UNITED STATES
SECURITIES AND EXCHANGE COMMISSION
WASHINGTON, D.C. 20549
FORM 8-K
CURRENT REPORT
Pursuant to Section 13 or 15(d)
of the Securities Exchange Act of 1934
Date of Report (Date of Earliest Event Reported): May 23, 2019
Gates Industrial Corporation plc
(Exact Name of Registrant as Specified in its Charter)
England and Wales | 001-38366 | 98-1395184 |
(State or Other Jurisdiction of Incorporation) | (Commission File Number) | (IRS Employer Identification No.) |
1144 Fifteenth Street, Denver, Colorado 80202
(Address of Principal Executive Offices) (Zip Code)
(303) 744-1911
(Registrant’s Telephone Number, Including Area Code)
Not Applicable
(Former Name or Former Address, if Changed Since Last Report)

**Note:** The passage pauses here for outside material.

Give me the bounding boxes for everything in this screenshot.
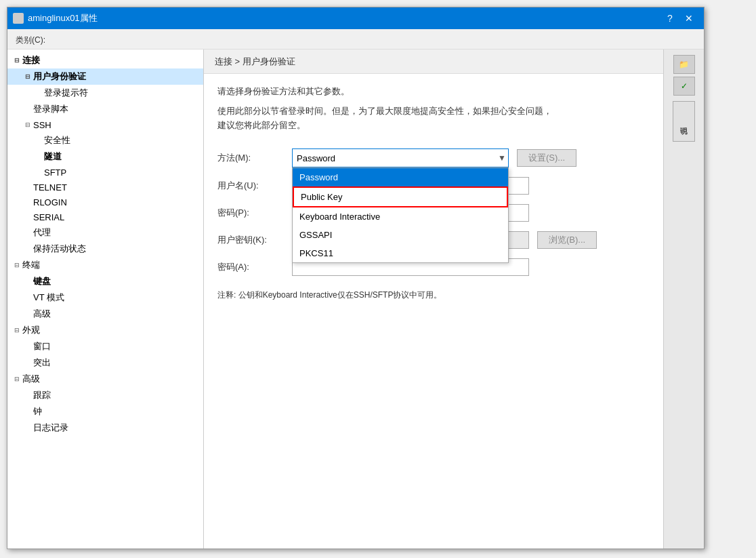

Check the appropriate box below if the Form 8-K filing is intended to simultaneously satisfy the filing obligation of the registrant under any of the following provisions:
☐ | Written communications pursuant to Rule 425 under the Securities Act (17 CFR 230.425) |
☐ | Soliciting material pursuant to Rule 14a-12 under the Exchange Act (17 CFR 240.14a-12) |
☐ | Pre-commencement communications pursuant to Rule 14d-2(b) under the Exchange Act (17 CFR 240.14d-2(b)) |
☐ | Pre-commencement communications pursuant to Rule 13e-4(c) under the Exchange Act (17 CFR 240.13e-4(c)) |
Securities registered pursuant to Section 12(b) of the Act:
Title of each class | Trading Symbol(s) | Name of each exchange on which registered |
Ordinary Shares, par value $0.01 per share | GTES | New York Stock Exchange |
Indicate by check mark whether the registrant is an emerging growth company as defined in as defined in Rule 405 of the Securities Act of 1933 (§230.405 of this chapter) or Rule 12b-2 of the Securities Exchange Act of 1934 (§240.12b-2 of this chapter).
Emerging growth company ☐
If an emerging growth company, indicate by check mark if the registrant has elected not to use the extended transition period for complying with any new or revised financial accounting standards provided pursuant to Section 13(a) of the Exchange Act. ☐
Item 5.07 | Submission of Matters to a Vote of Security Holders. |
On May 23, 2019, Gates Industrial Corporation plc (the “Company”) held its 2019 annual general meeting of shareholders (the “AGM”). Matters voted on at the AGM and the results thereof were as follows.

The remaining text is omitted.